=== WHAT THE EXERCISE ASKS ===
Leaving out the images, transcribe every record below exactly.

Dataset entries

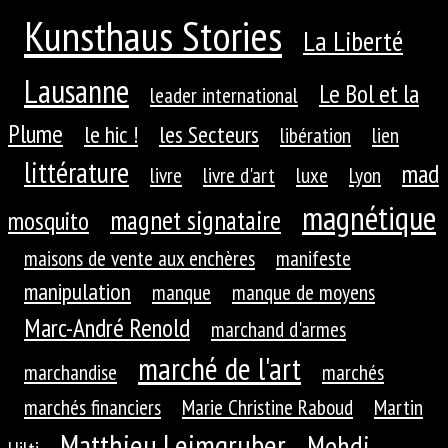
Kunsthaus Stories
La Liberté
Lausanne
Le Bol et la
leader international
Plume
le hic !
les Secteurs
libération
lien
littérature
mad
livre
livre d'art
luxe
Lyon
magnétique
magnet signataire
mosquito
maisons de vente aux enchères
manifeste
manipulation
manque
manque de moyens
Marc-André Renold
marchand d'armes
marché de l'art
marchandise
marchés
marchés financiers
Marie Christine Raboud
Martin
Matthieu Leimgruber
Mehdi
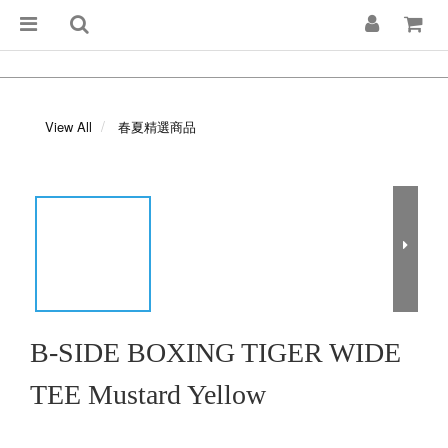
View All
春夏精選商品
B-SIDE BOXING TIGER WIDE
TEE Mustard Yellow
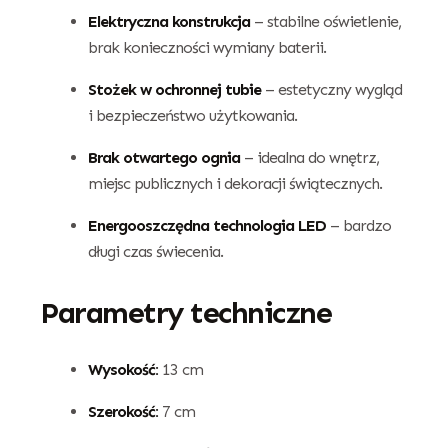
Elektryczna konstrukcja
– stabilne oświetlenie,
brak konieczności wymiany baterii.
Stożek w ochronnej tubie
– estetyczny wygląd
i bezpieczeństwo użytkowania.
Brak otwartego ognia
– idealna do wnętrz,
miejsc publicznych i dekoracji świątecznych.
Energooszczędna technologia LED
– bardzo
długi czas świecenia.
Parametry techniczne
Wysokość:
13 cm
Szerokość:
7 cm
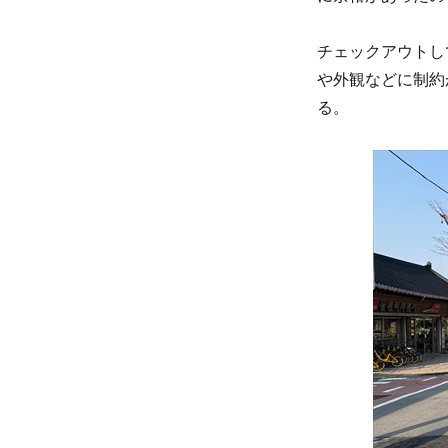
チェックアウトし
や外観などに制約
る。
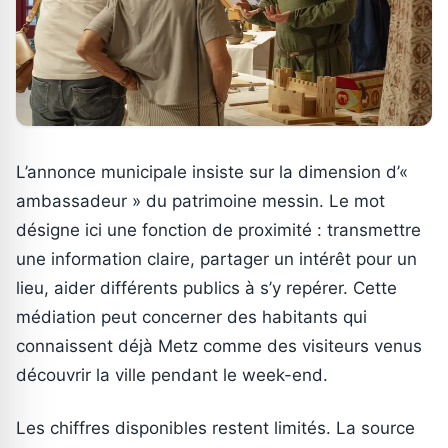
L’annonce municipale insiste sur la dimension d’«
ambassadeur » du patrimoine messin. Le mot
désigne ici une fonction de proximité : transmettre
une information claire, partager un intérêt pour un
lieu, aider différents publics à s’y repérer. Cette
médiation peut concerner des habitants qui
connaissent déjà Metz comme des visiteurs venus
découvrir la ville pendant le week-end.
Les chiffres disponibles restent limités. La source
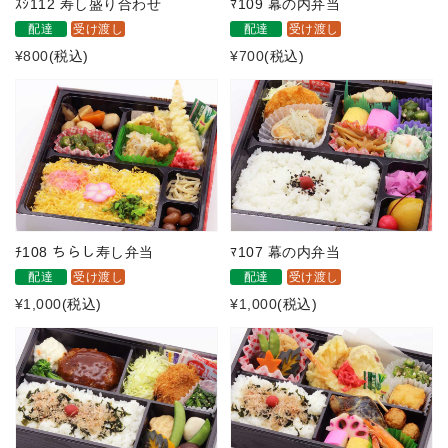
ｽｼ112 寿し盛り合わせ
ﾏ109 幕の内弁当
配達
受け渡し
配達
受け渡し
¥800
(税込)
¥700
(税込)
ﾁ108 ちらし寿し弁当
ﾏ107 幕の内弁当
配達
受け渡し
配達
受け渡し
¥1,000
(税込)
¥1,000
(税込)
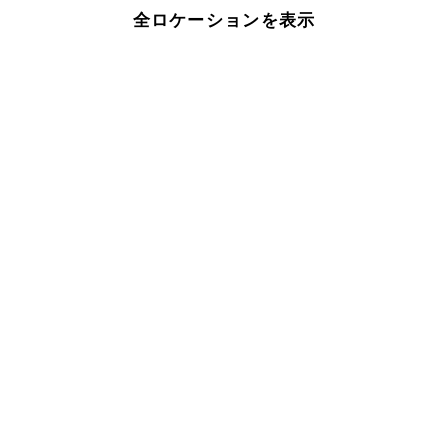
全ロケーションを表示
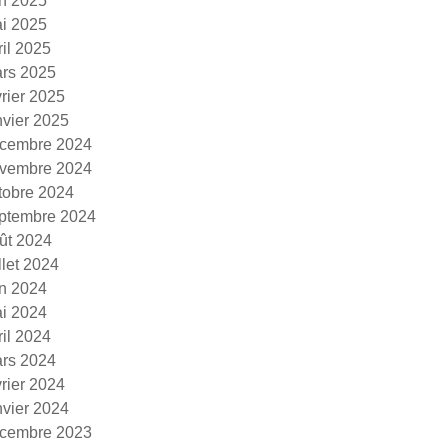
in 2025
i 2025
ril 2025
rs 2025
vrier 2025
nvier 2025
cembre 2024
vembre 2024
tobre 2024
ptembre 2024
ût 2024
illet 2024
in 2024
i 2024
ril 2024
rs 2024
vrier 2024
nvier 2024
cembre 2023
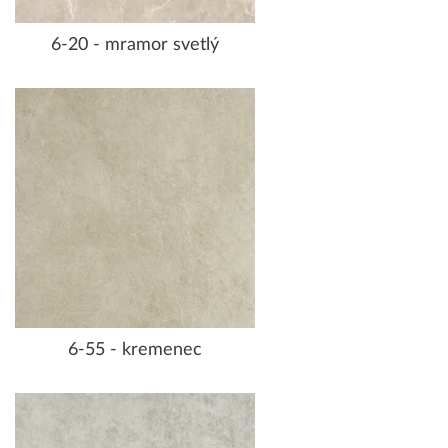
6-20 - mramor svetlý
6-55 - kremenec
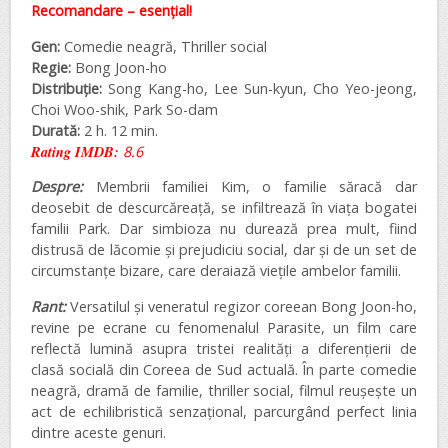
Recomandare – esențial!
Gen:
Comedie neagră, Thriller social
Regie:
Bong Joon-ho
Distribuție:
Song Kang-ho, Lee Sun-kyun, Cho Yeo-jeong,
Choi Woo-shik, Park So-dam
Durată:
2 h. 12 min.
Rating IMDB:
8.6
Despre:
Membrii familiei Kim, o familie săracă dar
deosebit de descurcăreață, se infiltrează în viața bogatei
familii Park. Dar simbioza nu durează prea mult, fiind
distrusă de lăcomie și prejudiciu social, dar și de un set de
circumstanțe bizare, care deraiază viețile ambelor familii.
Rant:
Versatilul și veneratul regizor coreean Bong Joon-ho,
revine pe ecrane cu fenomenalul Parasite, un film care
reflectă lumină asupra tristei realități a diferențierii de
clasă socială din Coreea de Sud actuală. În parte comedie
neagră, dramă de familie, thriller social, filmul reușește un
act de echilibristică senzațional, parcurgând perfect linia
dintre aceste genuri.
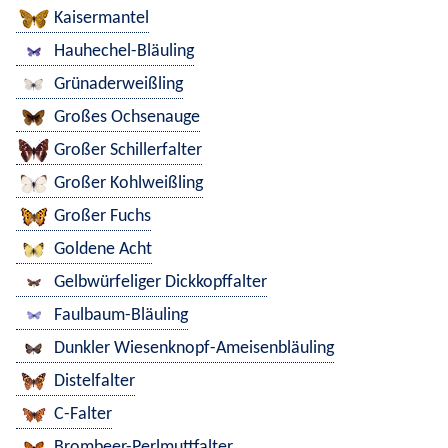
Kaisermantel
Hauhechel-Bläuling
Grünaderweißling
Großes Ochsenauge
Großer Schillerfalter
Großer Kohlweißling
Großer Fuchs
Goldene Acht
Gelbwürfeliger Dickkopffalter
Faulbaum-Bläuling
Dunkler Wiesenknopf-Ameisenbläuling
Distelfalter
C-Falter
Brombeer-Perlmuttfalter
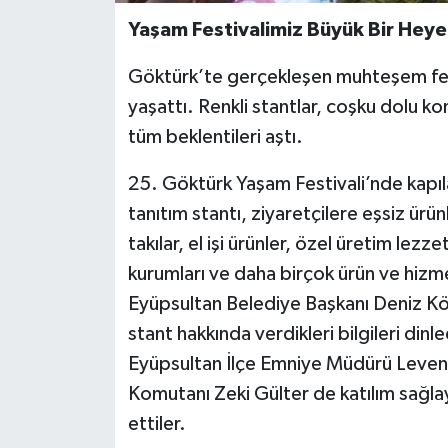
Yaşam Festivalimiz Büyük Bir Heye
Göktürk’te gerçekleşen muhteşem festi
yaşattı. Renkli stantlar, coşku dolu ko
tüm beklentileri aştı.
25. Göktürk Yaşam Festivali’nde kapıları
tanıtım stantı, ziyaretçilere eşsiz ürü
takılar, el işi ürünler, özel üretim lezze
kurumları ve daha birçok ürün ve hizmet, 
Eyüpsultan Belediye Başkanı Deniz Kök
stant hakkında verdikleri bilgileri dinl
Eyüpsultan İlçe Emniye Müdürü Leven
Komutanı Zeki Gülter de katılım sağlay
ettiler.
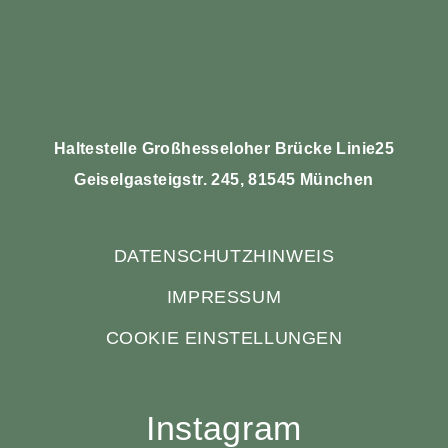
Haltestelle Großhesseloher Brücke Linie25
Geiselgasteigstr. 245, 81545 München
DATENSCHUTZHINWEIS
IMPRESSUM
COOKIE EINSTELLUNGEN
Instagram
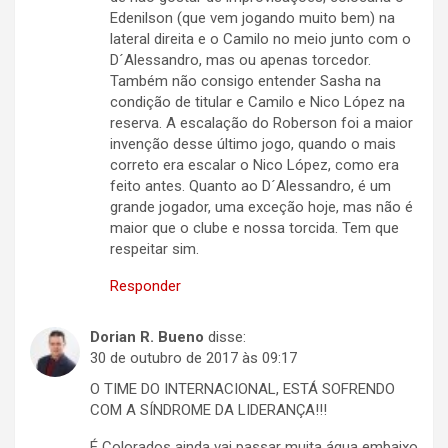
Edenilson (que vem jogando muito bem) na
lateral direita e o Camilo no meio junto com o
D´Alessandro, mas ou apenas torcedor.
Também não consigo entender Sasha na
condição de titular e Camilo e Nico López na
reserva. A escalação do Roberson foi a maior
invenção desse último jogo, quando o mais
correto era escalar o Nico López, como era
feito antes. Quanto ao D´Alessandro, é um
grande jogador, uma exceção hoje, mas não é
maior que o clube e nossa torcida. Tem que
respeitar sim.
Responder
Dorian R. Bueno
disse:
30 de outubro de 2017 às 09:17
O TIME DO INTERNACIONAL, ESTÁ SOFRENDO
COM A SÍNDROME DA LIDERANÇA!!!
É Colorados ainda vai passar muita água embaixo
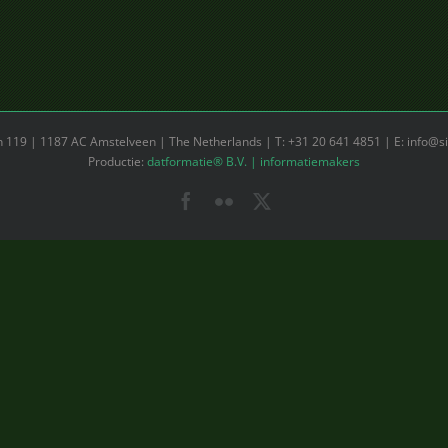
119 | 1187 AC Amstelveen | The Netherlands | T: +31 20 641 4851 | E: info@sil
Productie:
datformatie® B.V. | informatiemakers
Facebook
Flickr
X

=== ANSWER TO THIS EXERCISE ===
Kunsthaus Stories
La Liberté
Lausanne
Le Bol et la
leader international
Plume
le hic !
les Secteurs
libération
lien
littérature
mad
livre
livre d'art
luxe
Lyon
magnétique
magnet signataire
mosquito
maisons de vente aux enchères
manifeste
manipulation
manque
manque de moyens
Marc-André Renold
marchand d'armes
marché de l'art
marchandise
marchés
marchés financiers
Marie Christine Raboud
Martin
Matthieu Leimgruber
Mehdi
View All
春夏精選商品
B-SIDE BOXING TIGER WIDE
TEE Mustard Yellow
Elektryczna konstrukcja
– stabilne oświetlenie,
brak konieczności wymiany baterii.
Stożek w ochronnej tubie
– estetyczny wygląd
i bezpieczeństwo użytkowania.
Brak otwartego ognia
– idealna do wnętrz,
miejsc publicznych i dekoracji świątecznych.
Energooszczędna technologia LED
– bardzo
długi czas świecenia.
Parametry techniczne
Wysokość:
13 cm
Szerokość:
7 cm
チェックアウトし
や外観などに制約
る。
L’annonce municipale insiste sur la dimension d’«
ambassadeur » du patrimoine messin. Le mot
désigne ici une fonction de proximité : transmettre
une information claire, partager un intérêt pour un
lieu, aider différents publics à s’y repérer. Cette
médiation peut concerner des habitants qui
connaissent déjà Metz comme des visiteurs venus
découvrir la ville pendant le week-end.
Les chiffres disponibles restent limités. La source
ｽｼ112 寿し盛り合わせ
ﾏ109 幕の内弁当
配達
受け渡し
配達
受け渡し
¥800
(税込)
¥700
(税込)
ﾁ108 ちらし寿し弁当
ﾏ107 幕の内弁当
配達
受け渡し
配達
受け渡し
¥1,000
(税込)
¥1,000
(税込)
全ロケーションを表示
in 2025
i 2025
ril 2025
rs 2025
vrier 2025
nvier 2025
cembre 2024
vembre 2024
tobre 2024
ptembre 2024
ût 2024
illet 2024
in 2024
i 2024
ril 2024
rs 2024
vrier 2024
nvier 2024
cembre 2023
6-20 - mramor svetlý
6-55 - kremenec
Recomandare – esențial!
Gen:
Comedie neagră, Thriller social
Regie:
Bong Joon-ho
Distribuție:
Song Kang-ho, Lee Sun-kyun, Cho Yeo-jeong,
Choi Woo-shik, Park So-dam
Durată:
2 h. 12 min.
Rating IMDB:
8.6
Despre:
Membrii familiei Kim, o familie săracă dar
deosebit de descurcăreață, se infiltrează în viața bogatei
familii Park. Dar simbioza nu durează prea mult, fiind
distrusă de lăcomie și prejudiciu social, dar și de un set de
circumstanțe bizare, care deraiază viețile ambelor familii.
Rant:
Versatilul și veneratul regizor coreean Bong Joon-ho,
revine pe ecrane cu fenomenalul Parasite, un film care
reflectă lumină asupra tristei realități a diferențierii de
clasă socială din Coreea de Sud actuală. În parte comedie
neagră, dramă de familie, thriller social, filmul reușește un
act de echilibristică senzațional, parcurgând perfect linia
dintre aceste genuri.
Kaisermantel
Hauhechel-Bläuling
Grünaderweißling
Großes Ochsenauge
Großer Schillerfalter
Großer Kohlweißling
Großer Fuchs
Goldene Acht
Gelbwürfeliger Dickkopffalter
Faulbaum-Bläuling
Dunkler Wiesenknopf-Ameisenbläuling
Distelfalter
C-Falter
Brombeer-Perlmuttfalter
Yaşam Festivalimiz Büyük Bir Heye
Göktürk’te gerçekleşen muhteşem festi
yaşattı. Renkli stantlar, coşku dolu ko
tüm beklentileri aştı.
25. Göktürk Yaşam Festivali’nde kapıları
tanıtım stantı, ziyaretçilere eşsiz ürü
takılar, el işi ürünler, özel üretim lezze
kurumları ve daha birçok ürün ve hizmet, 
Eyüpsultan Belediye Başkanı Deniz Kök
stant hakkında verdikleri bilgileri dinl
Eyüpsultan İlçe Emniye Müdürü Leven
Komutanı Zeki Gülter de katılım sağlay
ettiler.
Haltestelle Großhesseloher Brücke Linie25
Geiselgasteigstr. 245, 81545 München
DATENSCHUTZHINWEIS
IMPRESSUM
COOKIE EINSTELLUNGEN
Instagram
Edenilson (que vem jogando muito bem) na
lateral direita e o Camilo no meio junto com o
D´Alessandro, mas ou apenas torcedor.
Também não consigo entender Sasha na
condição de titular e Camilo e Nico López na
reserva. A escalação do Roberson foi a maior
invenção desse último jogo, quando o mais
correto era escalar o Nico López, como era
feito antes. Quanto ao D´Alessandro, é um
grande jogador, uma exceção hoje, mas não é
maior que o clube e nossa torcida. Tem que
respeitar sim.
Responder
Dorian R. Bueno
disse:
30 de outubro de 2017 às 09:17
O TIME DO INTERNACIONAL, ESTÁ SOFRENDO
COM A SÍNDROME DA LIDERANÇA!!!
É Colorados ainda vai passar muita água embaixo
119 | 1187 AC Amstelveen | The Netherlands | T: +31 20 641 4851 | E: info@sil
Productie:
datformatie® B.V. | informatiemakers
Facebook
Flickr
X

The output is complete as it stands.